If a company uses $1,400 of its cash to purchase supplies, the effect on the accounting equation would be:
Assets increase $1,400 and liabilities decrease $1,400.
One asset increases $1,400 and another asset decreases $1,400, causing no effect.
Assets decrease $1,400 and equity decreases $1,400.
Assets decrease $1,400 and equity increases $1,400.
Assets increase $1,400 and liabilities increase $1,400.
The correct answer and explanation is :

The correct answer is:
One asset increases $1,400 and another asset decreases $1,400, causing no effect.
Explanation:
When a company purchases supplies for $1,400 using cash, it is essentially exchanging one asset (cash) for another asset (supplies). In accounting terms, this is called an asset exchange transaction, where no liabilities or equity are affected. Let’s break down the transaction:
- Cash Decreases: The company pays $1,400 in cash. Cash is an asset, so when the company spends cash, it decreases its cash balance. This is a decrease in one asset.
- Supplies Increase: At the same time, the company receives supplies worth $1,400. Supplies are also classified as an asset on the balance sheet. Therefore, the company’s supplies asset increases by $1,400.
The key point is that the total assets of the company don’t change in total.

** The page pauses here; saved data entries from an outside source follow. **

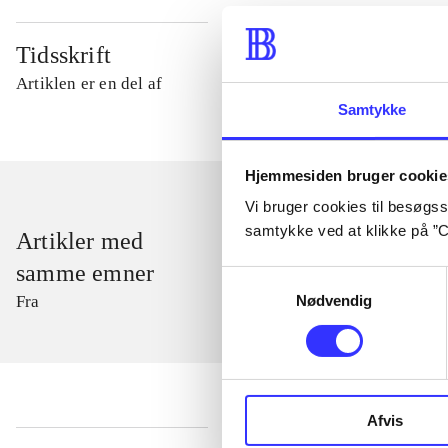
Tidsskrift
Artiklen er en del af
Samtykke
Hjemmesiden bruger cookie
Vi bruger cookies til besøgsst
samtykke ved at klikke på ”C
Artikler med
samme emner
Samtykkevalg
Nødvendig
Fra
Afvis
...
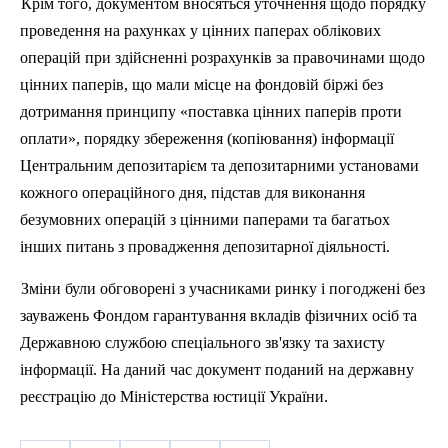
Крім того, документом вносяться уточнення щодо порядку
проведення на рахунках у цінних паперах облікових
операцій при здійсненні розрахунків за правочинами щодо
цінних паперів, що мали місце на фондовій біржі без
дотримання принципу «поставка цінних паперів проти
оплати», порядку збереження (копіювання) інформації
Центральним депозитарієм та депозитарними установами
кожного операційного дня, підстав для виконання
безумовних операцій з цінними паперами та багатьох
інших питань з провадження депозитарної діяльності.
Зміни були обговорені з учасниками ринку і погоджені без
зауважень Фондом гарантування вкладів фізичних осіб та
Державною службою спеціального зв'язку та захисту
інформації.
На даний час документ поданий на державну
реєстрацію до Міністерства юстиції України.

Cash decreases by $1,400, and supplies increase by $1,400. The overall asset balance remains the same because one asset is simply swapped for another.
In terms of the accounting equation:
- Assets = Liabilities + Equity
On the left side of the equation, the total assets remain unchanged because:
- The decrease in cash is offset by the increase in supplies.
On the right side, neither liabilities nor equity is affected by this transaction because the company has not incurred any debt nor earned additional income or equity from the transaction.
Thus, the accounting equation remains in balance, and the company’s overall financial position is unaffected by this exchange of assets.